La rischiosa strategia del governo Monti


Il discorso programmatico sul quale il governo Monti ha incassato la fiducia ieri a Palazzo Madama é stato impeccabile. E non sarebbe potuto essere altrimenti. Purtroppo l’Italia non ha attuato riforme strutturali di rilievo dagli anni novanta, quindi le cose da fare sono chiare ed ovvie. All’ovvietá si é aggiunta la caratura, la competenza  e lo stile del neo-premier, cosí il parlamento avrebbe commesso un’eresia a non sostenere questo governo.

Tuttavia, Monti in Senato non doveva tanto scegliere il programma con il quale governare, ma la strategia politica per gestire una coalizione tanto variegata. Le opzioni principali erano due.

La prima era quella di elaborare un programma scarno, poche ma chiare prioritá sulle quali si sarebbe potuto raccogliere il consenso generale delle forze politiche e mandare un messaggio diretto all’opinione pubblica. Aumentando il gradimento popolare, il governo avrebbe avuto un maggiore potere negoziale verso i partiti in Parlamento, i quali avrebbero avuto il problema di spiegare agli elettori il perché della loro opposizione ad un governo ‘gradito’. Messaggi chiari verso i problemi che maggiormente affliggono gli italiani avrebbero potuto dare al governo quella legittimazione che non ha ottenuto dalle urne.

La seconda era quella di elaborare un piano complesso, ambizioso, ambiziosissimo visti i tempi e le condizioni della politica italiana, ma fatto con l’obiettivo di ottenere solo alcuni dei risultati prefissati. L’articolazione chiara delle cose da fare mette i partiti davanti ad una responsabilitá politica, hanno sostenuto un discorso programmatico che include un riordino del carico fiscale che sposti la tassazione dal lavoro alle rendite di posizione, ad esempio, e non potranno quindi sottrarsi al loro dovere nel momento in cui si troveranno a discutere il provvedimento.

Monti ha scelto chiaramente la seconda e temo che abbia deciso di intraprendere la strada piú pericolosa. Il governo Monti nasce con i proclami Berlusconiani da un lato, i quali minacciano le urne non appena i sondaggi gireranno in loro favore. Questo significa che il PdL pensa di fare un’opposizione ‘populista’, altrimenti non si spiega come potrá aumentare il proprio consenso elettorale di fronte al sostegno per le riforme promosse da Monti.

Anche dall’altro lato le campane suonano a morto, visti i toni con i quali si sta costruendo la resistenza ad alcune persone incluse nella compagine governativa e ad alcuni passaggi chiave, come quello della reintroduzione dell’ICI sulle prime case, che Monti ha esplicitamente definito “un’anomalia tutta Italiana”, o della parificazione dei diritti acquisiti nel mondo del lavoro.

Indicare un numero chiaro di prioritá non avrebbe impedito di fare comunque le riforme necessarie al paese ed ogni provvedimento si sarebbe potuto giustificare in questo senso.
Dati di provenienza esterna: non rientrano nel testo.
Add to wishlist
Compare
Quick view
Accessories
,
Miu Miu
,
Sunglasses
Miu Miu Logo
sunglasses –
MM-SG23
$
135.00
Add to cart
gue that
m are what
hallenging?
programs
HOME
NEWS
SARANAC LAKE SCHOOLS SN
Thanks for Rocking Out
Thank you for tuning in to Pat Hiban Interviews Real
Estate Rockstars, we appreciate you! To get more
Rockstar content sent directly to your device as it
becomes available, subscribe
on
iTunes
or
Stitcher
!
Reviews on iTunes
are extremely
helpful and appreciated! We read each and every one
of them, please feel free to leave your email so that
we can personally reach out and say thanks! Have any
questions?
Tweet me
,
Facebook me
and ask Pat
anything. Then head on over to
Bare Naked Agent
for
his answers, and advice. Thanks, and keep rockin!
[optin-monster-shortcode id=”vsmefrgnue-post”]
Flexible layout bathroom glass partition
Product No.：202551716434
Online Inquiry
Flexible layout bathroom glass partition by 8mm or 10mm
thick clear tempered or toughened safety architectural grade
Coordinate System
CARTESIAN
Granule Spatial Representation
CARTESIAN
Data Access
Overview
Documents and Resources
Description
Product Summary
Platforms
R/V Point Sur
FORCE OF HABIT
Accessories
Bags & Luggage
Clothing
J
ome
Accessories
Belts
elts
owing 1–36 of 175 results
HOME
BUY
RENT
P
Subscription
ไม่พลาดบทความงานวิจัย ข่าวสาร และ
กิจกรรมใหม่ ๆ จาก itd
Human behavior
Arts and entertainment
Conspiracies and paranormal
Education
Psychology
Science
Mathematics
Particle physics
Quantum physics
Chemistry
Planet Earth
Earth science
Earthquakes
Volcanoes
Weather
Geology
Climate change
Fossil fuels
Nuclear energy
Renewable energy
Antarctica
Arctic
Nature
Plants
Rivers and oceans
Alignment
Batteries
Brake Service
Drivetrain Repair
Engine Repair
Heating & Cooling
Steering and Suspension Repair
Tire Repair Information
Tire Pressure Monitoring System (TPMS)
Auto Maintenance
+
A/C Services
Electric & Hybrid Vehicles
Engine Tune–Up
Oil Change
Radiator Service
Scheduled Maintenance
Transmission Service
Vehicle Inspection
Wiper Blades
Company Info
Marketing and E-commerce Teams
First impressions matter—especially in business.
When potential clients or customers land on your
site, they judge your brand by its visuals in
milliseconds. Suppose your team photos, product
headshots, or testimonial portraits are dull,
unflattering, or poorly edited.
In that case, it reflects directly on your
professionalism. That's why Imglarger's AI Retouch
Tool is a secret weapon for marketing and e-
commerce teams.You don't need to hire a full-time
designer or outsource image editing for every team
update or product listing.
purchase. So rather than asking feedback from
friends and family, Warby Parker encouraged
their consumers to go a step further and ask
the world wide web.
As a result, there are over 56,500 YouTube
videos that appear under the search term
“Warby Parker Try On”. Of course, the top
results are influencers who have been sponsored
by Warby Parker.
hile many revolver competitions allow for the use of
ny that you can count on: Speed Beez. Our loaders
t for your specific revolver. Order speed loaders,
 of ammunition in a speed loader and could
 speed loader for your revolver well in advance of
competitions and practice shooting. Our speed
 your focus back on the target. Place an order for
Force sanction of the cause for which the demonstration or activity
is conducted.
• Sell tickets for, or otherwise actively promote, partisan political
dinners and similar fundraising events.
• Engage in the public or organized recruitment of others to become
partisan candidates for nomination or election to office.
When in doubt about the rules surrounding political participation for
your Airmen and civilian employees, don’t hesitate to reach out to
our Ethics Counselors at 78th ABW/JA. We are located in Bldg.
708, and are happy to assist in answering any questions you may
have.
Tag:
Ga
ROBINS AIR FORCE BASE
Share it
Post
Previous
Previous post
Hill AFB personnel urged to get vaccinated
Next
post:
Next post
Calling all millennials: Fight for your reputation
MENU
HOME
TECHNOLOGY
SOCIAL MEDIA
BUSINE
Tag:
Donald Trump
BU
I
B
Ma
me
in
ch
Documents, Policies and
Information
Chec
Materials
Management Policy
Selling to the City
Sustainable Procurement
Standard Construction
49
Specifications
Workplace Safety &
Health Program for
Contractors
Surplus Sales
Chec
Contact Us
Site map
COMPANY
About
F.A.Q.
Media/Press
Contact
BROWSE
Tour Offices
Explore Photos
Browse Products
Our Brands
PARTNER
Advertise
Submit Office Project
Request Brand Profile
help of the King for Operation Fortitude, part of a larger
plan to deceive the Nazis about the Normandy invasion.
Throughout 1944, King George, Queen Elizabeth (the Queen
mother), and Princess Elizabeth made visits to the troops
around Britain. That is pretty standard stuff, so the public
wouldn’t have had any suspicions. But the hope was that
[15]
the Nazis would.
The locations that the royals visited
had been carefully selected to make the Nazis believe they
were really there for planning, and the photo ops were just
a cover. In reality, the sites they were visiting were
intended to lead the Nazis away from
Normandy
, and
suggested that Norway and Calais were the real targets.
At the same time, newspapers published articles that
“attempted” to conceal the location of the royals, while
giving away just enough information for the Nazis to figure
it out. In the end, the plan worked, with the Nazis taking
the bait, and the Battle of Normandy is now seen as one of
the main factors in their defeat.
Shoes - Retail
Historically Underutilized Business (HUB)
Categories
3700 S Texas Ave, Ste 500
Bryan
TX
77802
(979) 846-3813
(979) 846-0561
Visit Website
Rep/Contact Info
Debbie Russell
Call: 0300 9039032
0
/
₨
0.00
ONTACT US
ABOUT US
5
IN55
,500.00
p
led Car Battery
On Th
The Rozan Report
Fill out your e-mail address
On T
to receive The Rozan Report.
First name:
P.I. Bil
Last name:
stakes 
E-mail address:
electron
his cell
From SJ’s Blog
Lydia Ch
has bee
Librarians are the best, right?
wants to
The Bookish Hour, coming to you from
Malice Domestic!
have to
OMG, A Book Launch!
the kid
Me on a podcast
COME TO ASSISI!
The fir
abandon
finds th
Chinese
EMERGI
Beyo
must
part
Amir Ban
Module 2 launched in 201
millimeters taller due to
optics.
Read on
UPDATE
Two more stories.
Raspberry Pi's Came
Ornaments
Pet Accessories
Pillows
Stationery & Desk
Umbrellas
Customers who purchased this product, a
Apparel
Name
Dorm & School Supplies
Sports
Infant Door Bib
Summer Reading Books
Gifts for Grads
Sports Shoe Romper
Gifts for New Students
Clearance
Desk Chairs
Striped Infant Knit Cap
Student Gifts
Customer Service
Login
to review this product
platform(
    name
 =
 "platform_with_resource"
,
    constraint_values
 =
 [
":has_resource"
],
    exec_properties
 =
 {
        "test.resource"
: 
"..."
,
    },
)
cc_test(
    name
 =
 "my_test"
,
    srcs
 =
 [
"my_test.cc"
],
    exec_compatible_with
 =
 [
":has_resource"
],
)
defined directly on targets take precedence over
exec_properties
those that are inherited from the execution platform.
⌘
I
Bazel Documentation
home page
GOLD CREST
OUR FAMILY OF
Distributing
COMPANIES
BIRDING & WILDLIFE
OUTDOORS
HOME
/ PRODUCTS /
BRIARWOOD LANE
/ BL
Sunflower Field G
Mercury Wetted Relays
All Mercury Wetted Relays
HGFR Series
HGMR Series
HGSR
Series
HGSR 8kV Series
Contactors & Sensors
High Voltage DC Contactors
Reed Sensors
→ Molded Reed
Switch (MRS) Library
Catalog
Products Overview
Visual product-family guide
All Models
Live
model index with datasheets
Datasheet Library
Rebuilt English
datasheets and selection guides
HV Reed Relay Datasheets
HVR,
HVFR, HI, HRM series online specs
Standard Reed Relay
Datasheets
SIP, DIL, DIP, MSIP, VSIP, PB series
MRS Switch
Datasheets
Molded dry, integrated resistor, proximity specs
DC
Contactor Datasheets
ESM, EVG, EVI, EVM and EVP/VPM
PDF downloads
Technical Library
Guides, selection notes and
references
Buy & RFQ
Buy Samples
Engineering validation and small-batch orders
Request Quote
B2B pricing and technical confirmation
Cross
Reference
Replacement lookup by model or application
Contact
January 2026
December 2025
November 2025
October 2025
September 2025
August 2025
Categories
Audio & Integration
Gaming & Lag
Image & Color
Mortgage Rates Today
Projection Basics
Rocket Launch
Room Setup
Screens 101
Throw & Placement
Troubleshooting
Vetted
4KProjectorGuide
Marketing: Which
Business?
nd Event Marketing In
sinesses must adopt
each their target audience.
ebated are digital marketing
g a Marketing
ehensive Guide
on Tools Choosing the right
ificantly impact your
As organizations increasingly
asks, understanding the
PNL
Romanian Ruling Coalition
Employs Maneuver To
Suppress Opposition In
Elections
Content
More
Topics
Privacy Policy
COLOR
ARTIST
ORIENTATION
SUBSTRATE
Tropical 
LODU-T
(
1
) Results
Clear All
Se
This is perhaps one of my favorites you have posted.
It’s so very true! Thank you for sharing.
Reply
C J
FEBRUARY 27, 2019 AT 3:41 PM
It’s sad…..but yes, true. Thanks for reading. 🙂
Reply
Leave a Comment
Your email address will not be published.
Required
Il governo Monti ha optato per una scelta diversa, basata sulla responsabilizzazione della classe dirigente e del Parlamento.

Purtroppo il Parlamento non é cambiato nelle ultime due settimane. Gli effetti dell’ubriacatura emergenziale che ha portato Monti a Palazzo Chigi passeranno presto e tra non molto questo clima idilliaco, nel quale anche Cicchitto, Straquadanio ed altri cosiddetti ‘falchi’ sembrano essersi trasformati in ‘colombe’, finirá, ed allora il Parlamento tornerá ad essere quello che ha votato sostenendo che Ruby Rubacuori fosse la nipote di Mubarak.

Monti ha scommesso sul senso di responsabilitá classe dirigente, speriamo che abbia ragione lui.